Payments innovation is keeping consumers safe
Convenience and security.
When it comes to payments, this is what the average consumer cares about: is it easy to make a transaction, and is my money and data safe?
{mosads}While Silicon Valley start-ups, block chain geniuses and entrepreneurs may generate buzz with the VC crowd, the financial services industry continues to be the engine driving the future of payments because the system simply doesn’t work if it isn’t safe and secure.
So we have to ask ourselves two questions—how do we innovate, securely throughout the entire payments chain, and how do we bring those secure innovations to scale?
Today (or was it yesterday?), we sign our names to endorse checks or punch in a static PIN at an ATM. But yesterday’s technologies are just that – outdated. The next generation of methods for consumers to identify themselves will be ubiquitous soon enough: thumbprint biometrics, voice recognition, gesture recognition, and even authenticating the identity of a person by listening to their heartbeat. Some of these technologies are already quickly coming online to the masses and the financial industry is the only way to bring these innovations to scale, safely and securely.
In a few weeks, the American payments system will hit another inflection point, signaling a shift to more secure payment cards. By the end of the year, most consumers will be equipped by their bank with new and highly secure chip-enabled credit and debit cards. This technology will play a key role in securing the point-of-sale from the type of fraudsters that perpetrated the breaches at Home Depot and Target.
While adding an extra layer of security for in-person transactions is helpful, more and more business is moving online and mobile. The financial industry is driving the adaptation and development of tools, like tokenization, that are making this possible.
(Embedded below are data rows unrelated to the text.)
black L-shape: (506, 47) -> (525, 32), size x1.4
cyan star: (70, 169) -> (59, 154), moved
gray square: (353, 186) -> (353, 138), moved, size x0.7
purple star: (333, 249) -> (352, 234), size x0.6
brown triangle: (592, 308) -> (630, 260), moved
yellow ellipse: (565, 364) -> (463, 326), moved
A great example is Apple Pay.
My iPhone 6 by itself is great. My iPhone 6 storing a token that renders my sensitive payment information useless were it to be stolen, checking both boxes of convenience and security, is even greater.
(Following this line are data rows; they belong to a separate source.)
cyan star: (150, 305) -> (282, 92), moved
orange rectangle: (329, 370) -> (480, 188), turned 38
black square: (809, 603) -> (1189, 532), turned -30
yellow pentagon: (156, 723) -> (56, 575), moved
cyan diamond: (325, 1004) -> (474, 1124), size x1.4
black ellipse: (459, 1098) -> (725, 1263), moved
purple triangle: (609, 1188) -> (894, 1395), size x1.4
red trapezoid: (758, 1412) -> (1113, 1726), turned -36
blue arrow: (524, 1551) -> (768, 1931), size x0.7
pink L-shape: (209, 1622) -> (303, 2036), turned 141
This impossibly rapid evolution of the payments system is only occurring because of the decades of innovation and investment by the financial industry that has taken us from cash, checks and static PINs to technologies that only a few years ago were the stuff of science fiction. And it all makes for a better and safer user experience.
As policymakers in Washington watch the rapid evolution of our payment system, we hope they will work with us to keep the system safe for everyone, at every point in a payment’s life.
It’s no accident that America has the most vibrant and innovative payments system in the world, and through ongoing investment and continued technological advancements, the financial industry ensures that U.S. consumers stay in the drivers’ seat.
Kratovil is vice president of Government Affairs for Payments at the Financial Services Roundtable.